*Task brief:* When you answer, give every record back exactly as written.

*Extracted information:*
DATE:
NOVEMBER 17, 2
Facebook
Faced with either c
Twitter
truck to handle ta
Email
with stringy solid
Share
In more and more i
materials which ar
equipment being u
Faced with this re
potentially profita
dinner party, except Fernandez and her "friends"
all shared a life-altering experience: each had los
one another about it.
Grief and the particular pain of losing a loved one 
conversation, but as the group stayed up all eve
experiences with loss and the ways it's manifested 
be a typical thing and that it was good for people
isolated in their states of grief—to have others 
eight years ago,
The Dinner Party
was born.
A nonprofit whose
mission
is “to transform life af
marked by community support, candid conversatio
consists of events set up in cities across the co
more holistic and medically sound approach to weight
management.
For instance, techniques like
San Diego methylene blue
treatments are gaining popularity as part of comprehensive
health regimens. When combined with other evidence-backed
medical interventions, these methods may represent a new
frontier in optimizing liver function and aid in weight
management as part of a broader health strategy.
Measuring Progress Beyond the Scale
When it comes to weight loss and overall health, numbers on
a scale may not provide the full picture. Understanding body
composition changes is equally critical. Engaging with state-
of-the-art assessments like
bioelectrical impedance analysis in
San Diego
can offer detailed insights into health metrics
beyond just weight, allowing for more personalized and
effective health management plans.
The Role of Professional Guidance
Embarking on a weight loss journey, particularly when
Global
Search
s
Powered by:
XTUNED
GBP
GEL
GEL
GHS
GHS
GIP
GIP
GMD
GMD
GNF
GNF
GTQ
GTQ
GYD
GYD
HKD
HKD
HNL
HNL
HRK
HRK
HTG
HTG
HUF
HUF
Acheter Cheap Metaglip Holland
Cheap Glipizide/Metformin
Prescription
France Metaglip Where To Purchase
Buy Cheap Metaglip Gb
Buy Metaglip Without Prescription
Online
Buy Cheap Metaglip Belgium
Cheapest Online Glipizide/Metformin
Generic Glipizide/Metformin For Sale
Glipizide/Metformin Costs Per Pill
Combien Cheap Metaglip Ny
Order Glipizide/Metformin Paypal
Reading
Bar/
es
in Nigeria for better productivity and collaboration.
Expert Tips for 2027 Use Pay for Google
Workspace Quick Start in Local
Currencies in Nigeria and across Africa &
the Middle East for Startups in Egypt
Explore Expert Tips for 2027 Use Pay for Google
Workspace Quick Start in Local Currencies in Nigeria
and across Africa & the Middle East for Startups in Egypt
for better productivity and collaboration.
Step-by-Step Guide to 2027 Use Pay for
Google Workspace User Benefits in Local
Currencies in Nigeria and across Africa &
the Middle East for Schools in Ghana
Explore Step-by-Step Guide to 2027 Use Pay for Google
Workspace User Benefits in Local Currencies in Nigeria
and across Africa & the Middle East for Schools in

*Task result:*
DATE:
NOVEMBER 17, 2
Facebook
Faced with either c
Twitter
truck to handle ta
Email
with stringy solid
Share
In more and more i
materials which ar
equipment being u
Faced with this re
potentially profita
dinner party, except Fernandez and her "friends"
all shared a life-altering experience: each had los
one another about it.
Grief and the particular pain of losing a loved one 
conversation, but as the group stayed up all eve
experiences with loss and the ways it's manifested 
be a typical thing and that it was good for people
isolated in their states of grief—to have others 
eight years ago,
The Dinner Party
was born.
A nonprofit whose
mission
is “to transform life af
marked by community support, candid conversatio
consists of events set up in cities across the co
more holistic and medically sound approach to weight
management.
For instance, techniques like
San Diego methylene blue
treatments are gaining popularity as part of comprehensive
health regimens. When combined with other evidence-backed
medical interventions, these methods may represent a new
frontier in optimizing liver function and aid in weight
management as part of a broader health strategy.
Measuring Progress Beyond the Scale
When it comes to weight loss and overall health, numbers on
a scale may not provide the full picture. Understanding body
composition changes is equally critical. Engaging with state-
of-the-art assessments like
bioelectrical impedance analysis in
San Diego
can offer detailed insights into health metrics
beyond just weight, allowing for more personalized and
effective health management plans.
The Role of Professional Guidance
Embarking on a weight loss journey, particularly when
Global
Search
s
Powered by:
XTUNED
GBP
GEL
GEL
GHS
GHS
GIP
GIP
GMD
GMD
GNF
GNF
GTQ
GTQ
GYD
GYD
HKD
HKD
HNL
HNL
HRK
HRK
HTG
HTG
HUF
HUF
Acheter Cheap Metaglip Holland
Cheap Glipizide/Metformin
Prescription
France Metaglip Where To Purchase
Buy Cheap Metaglip Gb
Buy Metaglip Without Prescription
Online
Buy Cheap Metaglip Belgium
Cheapest Online Glipizide/Metformin
Generic Glipizide/Metformin For Sale
Glipizide/Metformin Costs Per Pill
Combien Cheap Metaglip Ny
Order Glipizide/Metformin Paypal
Reading
Bar/
es
in Nigeria for better productivity and collaboration.
Expert Tips for 2027 Use Pay for Google
Workspace Quick Start in Local
Currencies in Nigeria and across Africa &
the Middle East for Startups in Egypt
Explore Expert Tips for 2027 Use Pay for Google
Workspace Quick Start in Local Currencies in Nigeria
and across Africa & the Middle East for Startups in Egypt
for better productivity and collaboration.
Step-by-Step Guide to 2027 Use Pay for
Google Workspace User Benefits in Local
Currencies in Nigeria and across Africa &
the Middle East for Schools in Ghana
Explore Step-by-Step Guide to 2027 Use Pay for Google
Workspace User Benefits in Local Currencies in Nigeria
and across Africa & the Middle East for Schools in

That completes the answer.